++++ Data records ++++

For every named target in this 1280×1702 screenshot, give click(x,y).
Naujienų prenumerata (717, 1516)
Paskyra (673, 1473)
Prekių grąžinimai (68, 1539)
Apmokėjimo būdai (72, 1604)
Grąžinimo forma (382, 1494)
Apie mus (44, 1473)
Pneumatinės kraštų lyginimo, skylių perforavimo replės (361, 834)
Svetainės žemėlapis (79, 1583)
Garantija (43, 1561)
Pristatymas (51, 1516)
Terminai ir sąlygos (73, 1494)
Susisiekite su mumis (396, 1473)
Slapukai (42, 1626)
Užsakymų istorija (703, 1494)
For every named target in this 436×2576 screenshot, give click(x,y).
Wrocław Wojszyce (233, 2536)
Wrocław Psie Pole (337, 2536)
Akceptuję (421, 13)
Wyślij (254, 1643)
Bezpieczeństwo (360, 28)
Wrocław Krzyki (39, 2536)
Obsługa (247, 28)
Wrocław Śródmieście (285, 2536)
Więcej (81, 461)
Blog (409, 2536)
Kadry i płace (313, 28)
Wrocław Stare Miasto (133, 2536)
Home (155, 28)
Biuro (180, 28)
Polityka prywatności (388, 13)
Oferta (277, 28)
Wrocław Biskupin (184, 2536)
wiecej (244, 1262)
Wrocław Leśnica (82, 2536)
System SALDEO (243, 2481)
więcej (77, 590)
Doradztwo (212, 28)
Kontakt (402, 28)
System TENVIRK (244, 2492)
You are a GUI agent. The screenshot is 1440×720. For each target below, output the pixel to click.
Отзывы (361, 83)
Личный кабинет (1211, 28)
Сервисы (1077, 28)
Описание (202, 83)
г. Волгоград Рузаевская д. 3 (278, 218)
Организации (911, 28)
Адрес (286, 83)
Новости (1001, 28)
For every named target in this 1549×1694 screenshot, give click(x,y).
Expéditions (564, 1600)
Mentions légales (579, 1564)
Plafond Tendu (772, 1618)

++++

Work required: Exact repetition is required: return every record shown above.

Exercise result:
For every named target in this 1280×1702 screenshot, give click(x,y).
Naujienų prenumerata (717, 1516)
Paskyra (673, 1473)
Prekių grąžinimai (68, 1539)
Apmokėjimo būdai (72, 1604)
Grąžinimo forma (382, 1494)
Apie mus (44, 1473)
Pneumatinės kraštų lyginimo, skylių perforavimo replės (361, 834)
Svetainės žemėlapis (79, 1583)
Garantija (43, 1561)
Pristatymas (51, 1516)
Terminai ir sąlygos (73, 1494)
Susisiekite su mumis (396, 1473)
Slapukai (42, 1626)
Užsakymų istorija (703, 1494)
For every named target in this 436×2576 screenshot, give click(x,y).
Wrocław Wojszyce (233, 2536)
Wrocław Psie Pole (337, 2536)
Akceptuję (421, 13)
Wyślij (254, 1643)
Bezpieczeństwo (360, 28)
Wrocław Krzyki (39, 2536)
Obsługa (247, 28)
Wrocław Śródmieście (285, 2536)
Więcej (81, 461)
Blog (409, 2536)
Kadry i płace (313, 28)
Wrocław Stare Miasto (133, 2536)
Home (155, 28)
Biuro (180, 28)
Polityka prywatności (388, 13)
Oferta (277, 28)
Wrocław Biskupin (184, 2536)
wiecej (244, 1262)
Wrocław Leśnica (82, 2536)
System SALDEO (243, 2481)
więcej (77, 590)
Doradztwo (212, 28)
Kontakt (402, 28)
System TENVIRK (244, 2492)
You are a GUI agent. The screenshot is 1440×720. For each target below, output the pixel to click.
Отзывы (361, 83)
Личный кабинет (1211, 28)
Сервисы (1077, 28)
Описание (202, 83)
г. Волгоград Рузаевская д. 3 (278, 218)
Организации (911, 28)
Адрес (286, 83)
Новости (1001, 28)
For every named target in this 1549×1694 screenshot, give click(x,y).
Expéditions (564, 1600)
Mentions légales (579, 1564)
Plafond Tendu (772, 1618)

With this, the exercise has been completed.